Records excerpted from a collection:
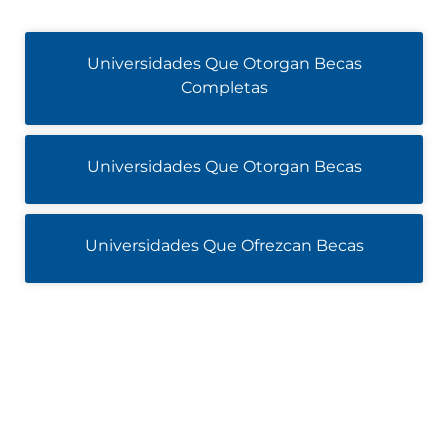
Universidades Que Otorgan Becas
Completas
Universidades Que Otorgan Becas
Universidades Que Ofrezcan Becas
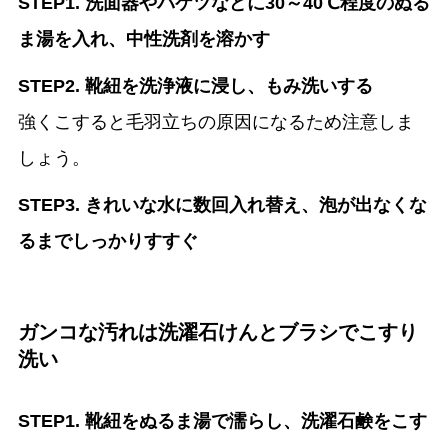
STEP1. 洗面器やバケツなどに30～40℃程度のぬる
ま湯を入れ、中性洗剤を溶かす
STEP2. 靴紐を洗浄液に浸し、もみ洗いする
強くこすると毛羽立ちの原因になるため注意しま
しょう。
STEP3. きれいな水に数回入れ替え、泡が出なくな
るまでしっかりすすぐ
ガンコな汚れは洗濯石けんとブラシでこすり
洗い
STEP1. 靴紐をぬるま湯で濡らし、洗濯石鹸をこす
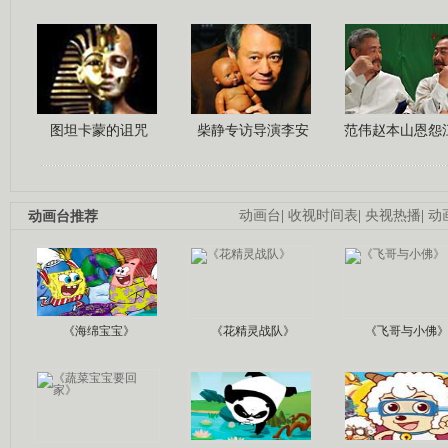
图坦卡蒙的诅咒
柴静专访导演李安
范伟赵本山恩怨
动画台推荐
动画台
|
收视时间表
|
央视热播
|
动
《海绵宝宝》
《花精灵战队》
《飞哥与小佛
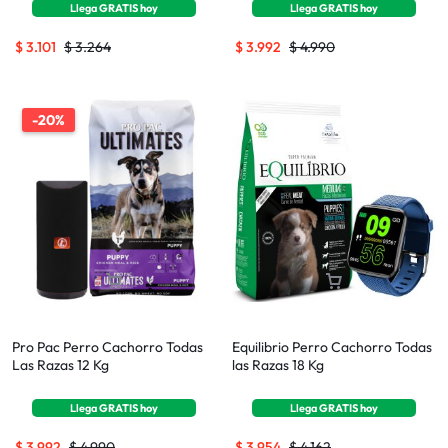
Llega
GRATIS
hoy
Llega
GRATIS
hoy
$
3.101
$
3.264
$
3.992
$
4.990
-20%
Pro Pac Perro Cachorro Todas
Equilibrio Perro Cachorro Todas
Las Razas 12 Kg
las Razas 18 Kg
Llega
GRATIS
hoy
Llega
GRATIS
hoy
$
3.992
$
4.990
$
3.954
$
4.162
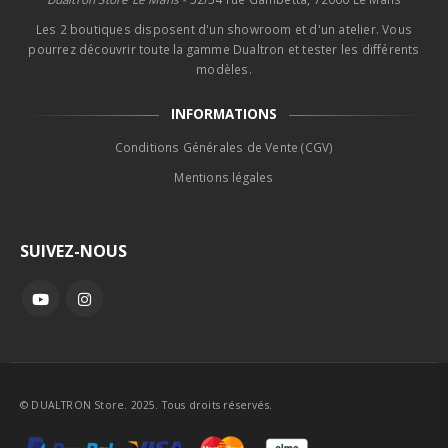
Les 2 boutiques disposent d'un showroom et d'un atelier. Vous
pourrez découvrir toute la gamme Dualtron et tester les différents
modèles.
INFORMATIONS
Conditions Générales de Vente (CGV)
Mentions légales
SUIVEZ-NOUS
© DUALTRON Store. 2025. Tous droits réservés.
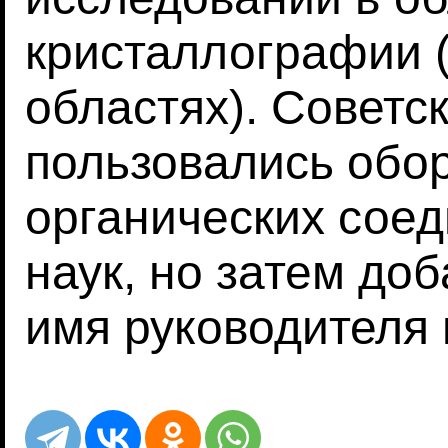
кристаллографии (
областях). Советс
пользовались обо
органических сое
наук, но затем до
имя руководителя 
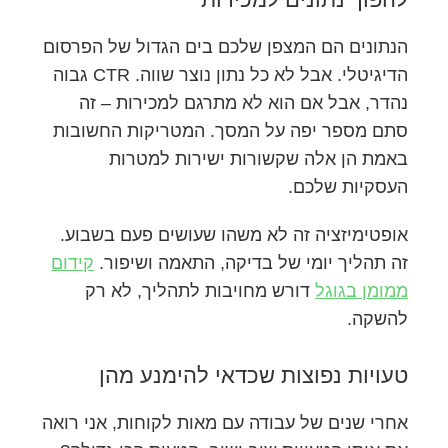
הנתונים הם המצפן שלכם בים הגדול של הפרסום
הדיגיטלי. אבל לא כל נתון נוצר שווה. CTR גבוה
נהדר, אבל אם הוא לא מתרגם למכירות – זה
סתם מספר יפה על המסך. המטריקות החשובות
באמת הן אלה שקשורות ישירות למטרות
העסקיות שלכם.
אופטימיזציה זה לא משהו שעושים פעם בשבוע.
זה תהליך יומי של בדיקה, התאמה ושיפור.
קידום
ממומן בגוגל
דורש מחויבות לתהליך, לא רק
להשקה.
טעויות נפוצות שכדאי להימנע מהן
אחרי שנים של עבודה עם מאות לקוחות, אני רואה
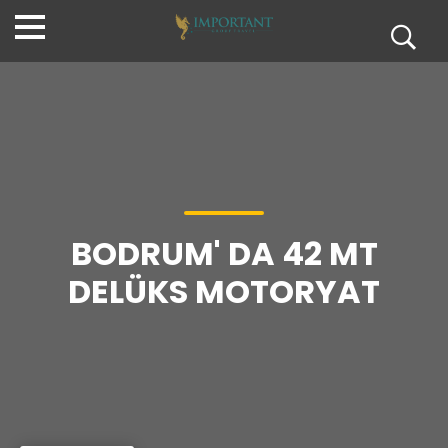
BODRUM' DA 42 MT
DELÜKS MOTORYAT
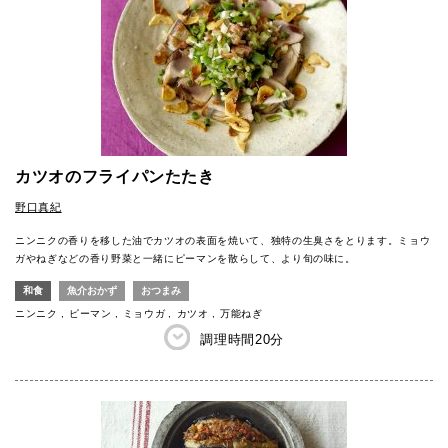
カツオのフライパンたたき
野口真紀
ニンニクの香りを移した油でカツオの表面を焼いて、独特の生臭さをとります。ミョウ
ガやねぎなどの香り野菜と一緒にピーマンを散らして、より旬の味に。
和食
魚介おかず
おつまみ
ニンニク
ピーマン
ミョウガ
カツオ
万能ねぎ
調理時間
20分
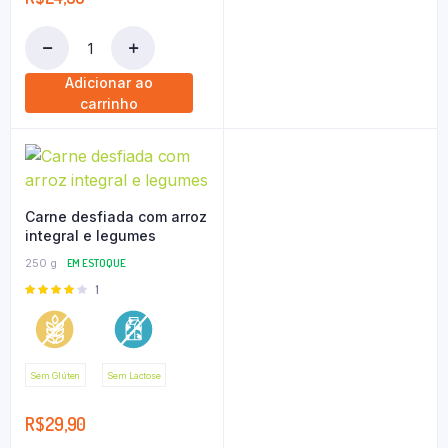
Adicionar ao
carrinho
Carne desfiada com arroz
integral e legumes
250 g
EM ESTOQUE
Avaliação
1
4.00
de
5
Sem Glúten
Sem Lactose
R$
29,90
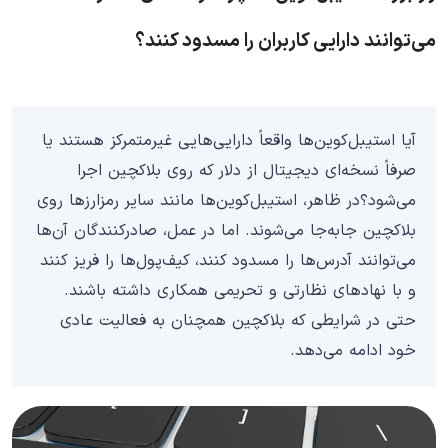
می‌توانند دارایی کاربران را مسدود کنند؟
آیا استیبل‌کوین‌ها واقعاً دارایی‌هایی غیرمتمرکز هستند یا
صرفاً نسخه‌ای دیجیتال از دلار که روی بلاکچین اجرا
می‌شود؟در ظاهر، استیبل‌کوین‌ها مانند سایر رمزارزها روی
بلاکچین جابه‌جا می‌شوند. اما در عمل، صادرکنندگان آن‌ها
می‌توانند آدرس‌ها را مسدود کنند، کیف‌پول‌ها را فریز کنند
و با نهادهای نظارتی و تحریمی همکاری داشته باشند.
حتی در شرایطی که بلاکچین همچنان به فعالیت عادی
خود ادامه می‌دهد.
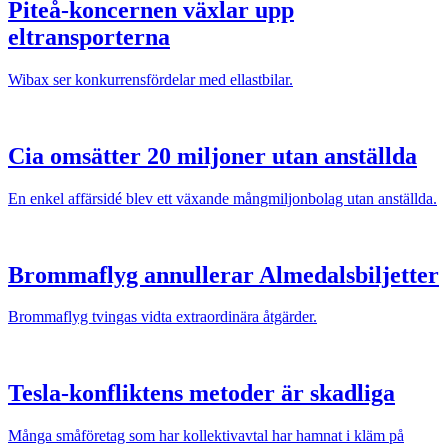
Piteå-koncernen växlar upp
eltransporterna
Wibax ser konkurrensfördelar med ellastbilar.
Cia omsätter 20 miljoner utan anställda
En enkel affärsidé blev ett växande mångmiljonbolag utan anställda.
Brommaflyg annullerar Almedalsbiljetter
Brommaflyg tvingas vidta extraordinära åtgärder.
Tesla-konfliktens metoder är skadliga
Många småföretag som har kollektivavtal har hamnat i kläm på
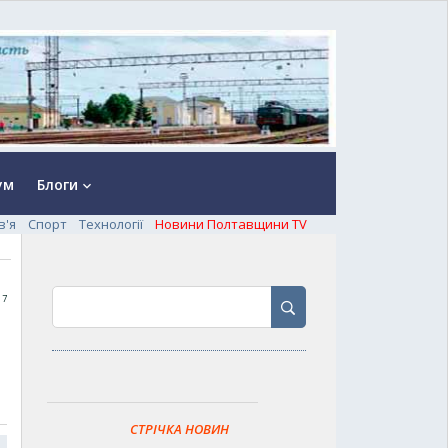
ум
Блоги
keyboard_arrow_down
в'я
Спорт
Технології
Новини Полтавщини TV
17
СТРІЧКА НОВИН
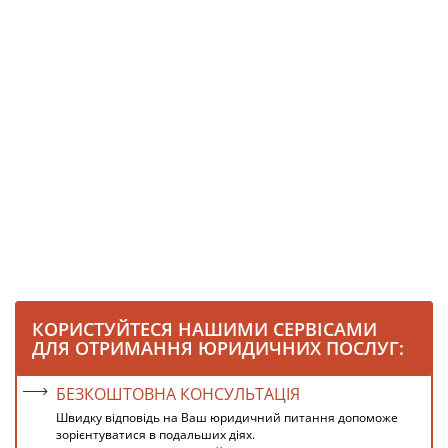
КОРИСТУЙТЕСЯ НАШИМИ СЕРВІСАМИ
ДЛЯ ОТРИМАННЯ ЮРИДИЧНИХ ПОСЛУГ:
БЕЗКОШТОВНА КОНСУЛЬТАЦІЯ
Швидку відповідь на Ваш юридичний питання допоможе
зорієнтуватися в подальших діях.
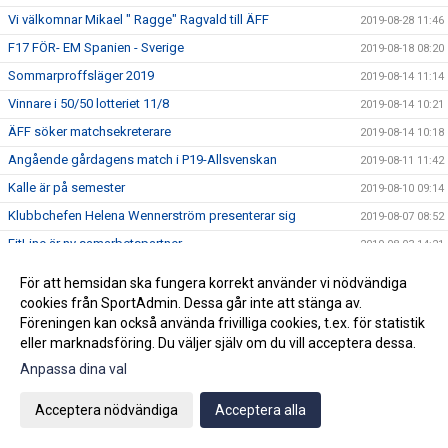
Vi välkomnar Mikael " Ragge" Ragvald till ÄFF
2019-08-28 11:46
F17 FÖR- EM Spanien - Sverige
2019-08-18 08:20
Sommarproffsläger 2019
2019-08-14 11:14
Vinnare i 50/50 lotteriet 11/8
2019-08-14 10:21
ÄFF söker matchsekreterare
2019-08-14 10:18
Angående gårdagens match i P19-Allsvenskan
2019-08-11 11:42
Kalle är på semester
2019-08-10 09:14
Klubbchefen Helena Wennerström presenterar sig
2019-08-07 08:52
FitLine är ny samarbetspartner
2019-08-03 14:21
ÄFF söker matchsekreterare
2019-08-01 13:00
För att hemsidan ska fungera korrekt använder vi nödvändiga
Flera lag drar igång igen
2019-07-22 14:01
cookies från SportAdmin. Dessa går inte att stänga av.
Föreningen kan också använda frivilliga cookies, t.ex. för statistik
Bemanning på våra kanslier i sommar
2019-07-04 08:02
eller marknadsföring. Du väljer själv om du vill acceptera dessa.
Vinnare i 50/50 lotteriet 29/6
2019-07-01 14:32
Anpassa dina val
Lyckad Sisters Football Cup
2019-07-01 11:56
Acceptera nödvändiga
Acceptera alla
Ladda ner Min Fotboll-appen
2019-06-22 12:00
Dan Norberg har gått STAC-utbildning
2019-06-21 12:00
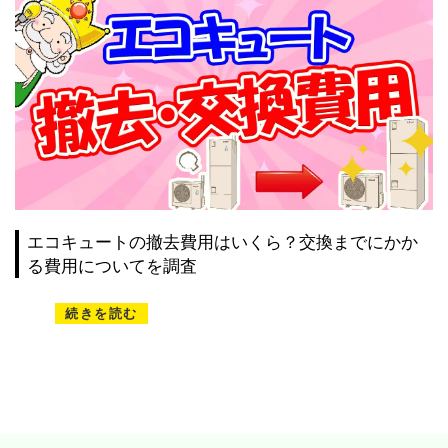
エコキュートの撤去費用はいくら？交換までにかか
る費用についてを調査
続きを読む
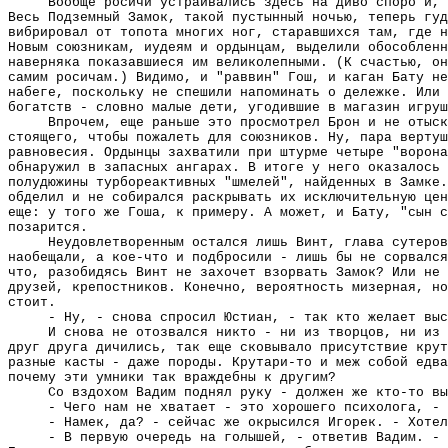
Вообще росичи устраивались здесь на диво споро и, 
Весь Подземный Замок, такой пустынный ночью, теперь гуд
вибрировал от топота многих ног, старавшихся там, где н
Новым союзникам, иудеям и ордынцам, выделили обособлен
наверняка показавшиеся им великолепными. (К счастью, он
самим росичам.) Видимо, и "раввин" Гош, и каган Бату н
набеге, поскольку не спешили напоминать о дележке. Или 
богатств - словно малые дети, угодившие в магазин игруш
Впрочем, еще раньше это просмотрел Брон и не отыск
стоящего, чтобы пожалеть для союзников. Ну, пара вертуш
равновесия. Ордынцы захватили при штурме четыре "ворона
обнаружил в запасных ангарах. В итоге у него оказалось 
полудюжины турбореактивных "шмелей", найденных в Замке.
обделил и не собирался раскрывать их исключительную цен
еще: у того же Гоша, к примеру. А может, и Бату, "сын с
позарится.
Неудовлетворенным остался лишь Винт, глава сутеров
наобещали, а кое-что и подбросили - лишь бы не сорвался
что, разобидясь Винт не захочет взорвать Замок? Или не 
друзей, крепостников. Конечно, вероятность мизерная, но
стоит.
- Ну, - снова спросил Юстиан, - так кто желает выс
И снова не отозвался никто - ни из творцов, ни из 
друг друга дичились, так еще сковывало присутствие кру
разные касты - даже породы. Крутари-то и меж собой едва
почему эти умники так враждебны к другим?
Со вздохом Вадим поднял руку - должен же кто-то вы
- Чего нам не хватает - это хорошего психолога, - 
- Намек, да? - сейчас же окрысился Игорек. - Хотел
- В первую очередь на голышей, - ответив Вадим. - 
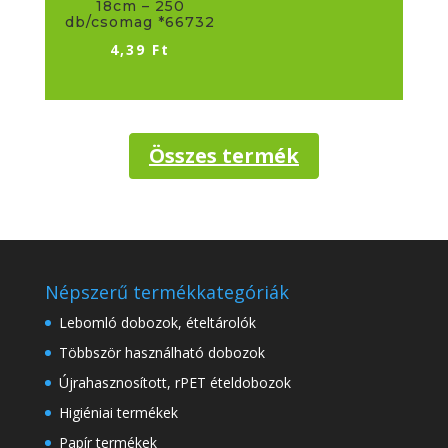
18cm – 250
db/csomag *66732
4,39
Ft
Összes termék
Népszerű termékkategóriák
Lebomló dobozok, ételtárolók
Többször használható dobozok
Újrahasznosított, rPET ételdobozok
Higiéniai termékek
Papír termékek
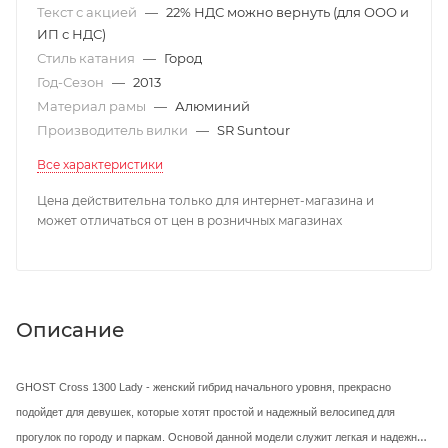
Текст с акцией
—
22% НДС можно вернуть (для ООО и
ИП с НДС)
Стиль катания
—
Город
Год-Сезон
—
2013
Материал рамы
—
Алюминий
Производитель вилки
—
SR Suntour
Все характеристики
Цена действительна только для интернет-магазина и
может отличаться от цен в розничных магазинах
Описание
GHOST Cross 1300 Lady - женский гибрид начального уровня, прекрасно
подойдет для девушек, которые хотят простой и надежный велосипед для
прогулок по городу и паркам. Основой данной модели служит легкая и надежная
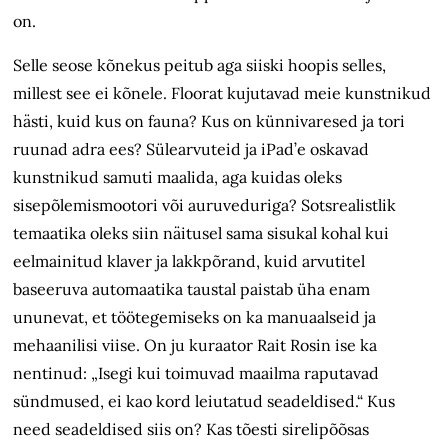
on.
Selle seose kõnekus peitub aga siiski hoopis selles,
millest see ei kõnele. Floorat kujutavad meie kunstnikud
hästi, kuid kus on fauna? Kus on künnivaresed ja tori
ruunad adra ees? Sülearvuteid ja iPad’e oskavad
kunstnikud samuti maalida, aga kuidas oleks
sisepõlemismootori või auruveduriga? Sotsrealistlik
temaatika oleks siin näitusel sama sisukal kohal kui
eelmainitud klaver ja lakkpõrand, kuid arvutitel
baseeruva automaatika taustal paistab üha enam
ununevat, et töötegemiseks on ka manuaalseid ja
mehaanilisi viise. On ju kuraator Rait Rosin ise ka
nentinud: „Isegi kui toimuvad maailma raputavad
sündmused, ei kao kord leiutatud seadeldised.“ Kus
need seadeldised siis on? Kas tõesti sirelipõõsas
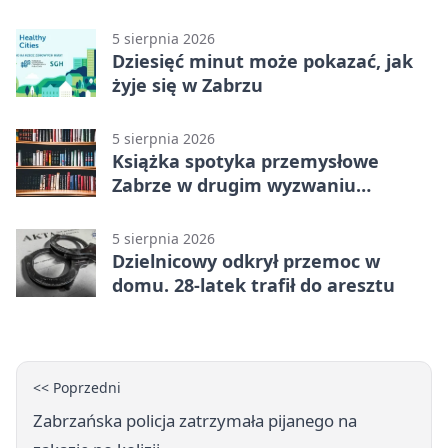
Zaborze Północ
5 sierpnia 2026
Dziesięć minut może pokazać, jak
żyje się w Zabrzu
5 sierpnia 2026
Książka spotyka przemysłowe
Zabrze w drugim wyzwaniu
czytelniczym
5 sierpnia 2026
Dzielnicowy odkrył przemoc w
domu. 28-latek trafił do aresztu
<< Poprzedni
Zabrzańska policja zatrzymała pijanego na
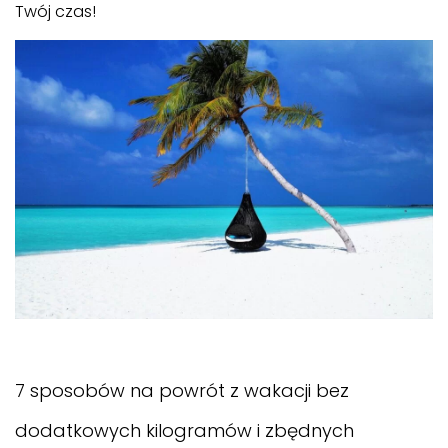
Twój czas!
7 sposobów na powrót z wakacji bez
dodatkowych kilogramów i zbędnych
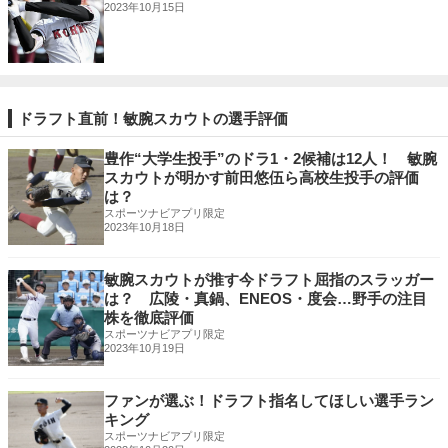
2023年10月15日
ドラフト直前！敏腕スカウトの選手評価
豊作“大学生投手”のドラ1・2候補は12人！ 敏腕
スカウトが明かす前田悠伍ら高校生投手の評価
は？
スポーツナビアプリ限定
2023年10月18日
敏腕スカウトが推す今ドラフト屈指のスラッガー
は？ 広陵・真鍋、ENEOS・度会…野手の注目
株を徹底評価
スポーツナビアプリ限定
2023年10月19日
ファンが選ぶ！ドラフト指名してほしい選手ラン
キング
スポーツナビアプリ限定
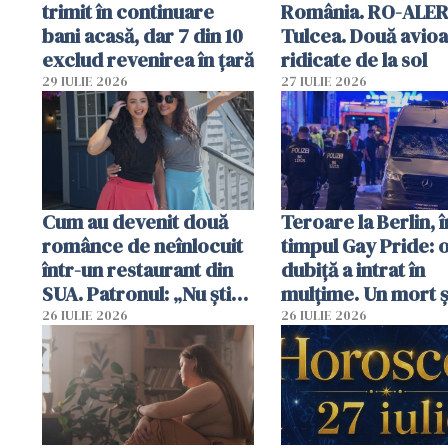
trimit în continuare
România. RO-ALER
bani acasă, dar 7 din 10
Tulcea. Două avio
exclud revenirea în țară
ridicate de la sol
29 IULIE 2026
27 IULIE 2026
Cum au devenit două
Teroare la Berlin, î
românce de neînlocuit
timpul Gay Pride: 
într-un restaurant din
dubiță a intrat în
SUA. Patronul: „Nu știu
mulțime. Un mort ș
ce o să mă fac fără voi”
răniți
26 IULIE 2026
26 IULIE 2026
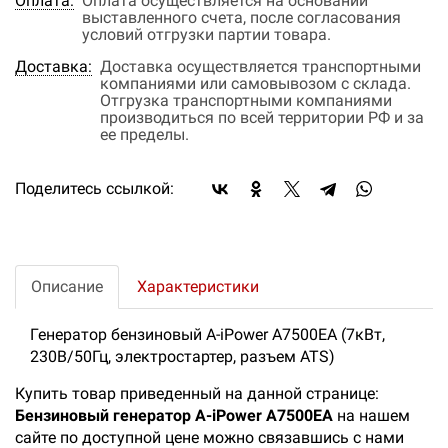
Оплата:
Оплата осуществляется на основании
выставленного счета, после согласования
условий отгрузки партии товара.
Доставка:
Доставка осуществляется транспортными
компаниями или самовывозом с склада.
Отгрузка транспортными компаниями
производиться по всей территории РФ и за
ее пределы.
Поделитесь ссылкой:
Описание
Характеристики
Генератор бензиновый A-iPower A7500EA (7кВт,
230В/50Гц, электростартер, разъем ATS)
Купить товар приведенный на данной странице:
Бензиновый генератор A-iPower A7500EA
на нашем
сайте по доступной цене можно связавшись с нами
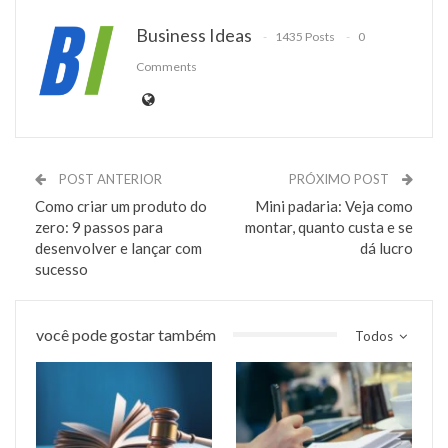
Business Ideas
1435 Posts
0
Comments
POST ANTERIOR
PRÓXIMO POST
Como criar um produto do
Mini padaria: Veja como
zero: 9 passos para
montar, quanto custa e se
desenvolver e lançar com
dá lucro
sucesso
você pode gostar também
Todos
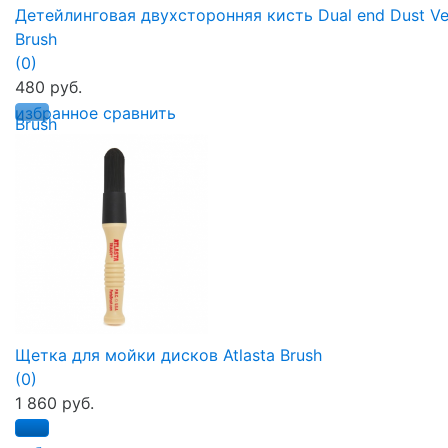
Детейлинговая двухсторонняя кисть Dual end Dust Ve
Brush
(0)
480 руб.
избранное
сравнить
Щетка для мойки дисков Atlasta Brush
(0)
1 860 руб.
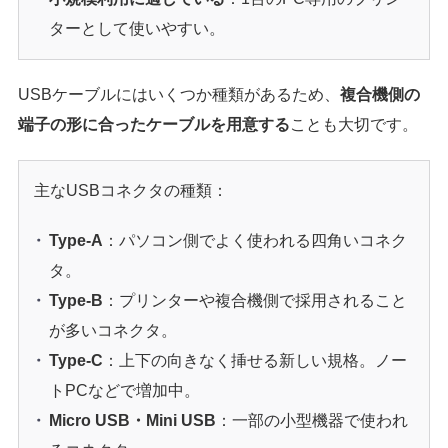
ターとして使いやすい。
USBケーブルにはいくつか種類があるため、
複合機側の
端子の形に合ったケーブルを用意する
ことも大切です。
主なUSBコネクタの種類：
Type-A
：パソコン側でよく使われる四角いコネク
タ。
Type-B
：プリンターや複合機側で採用されること
が多いコネクタ。
Type-C
：上下の向きなく挿せる新しい規格。ノー
トPCなどで増加中。
Micro USB・Mini USB
：一部の小型機器で使われ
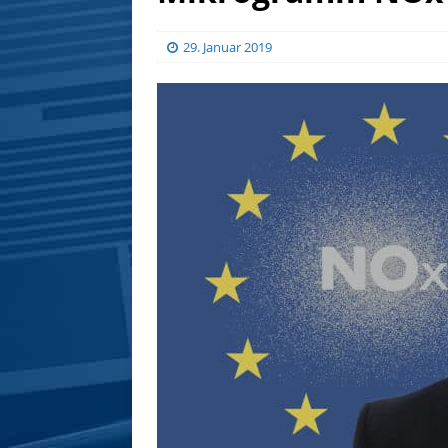
29. Januar 2019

_Your task_
Look through the data and gather every line with the string "транспортными" in it.

_Task answer_
Доставка осуществляется транспортными
Отгрузка транспортными компаниями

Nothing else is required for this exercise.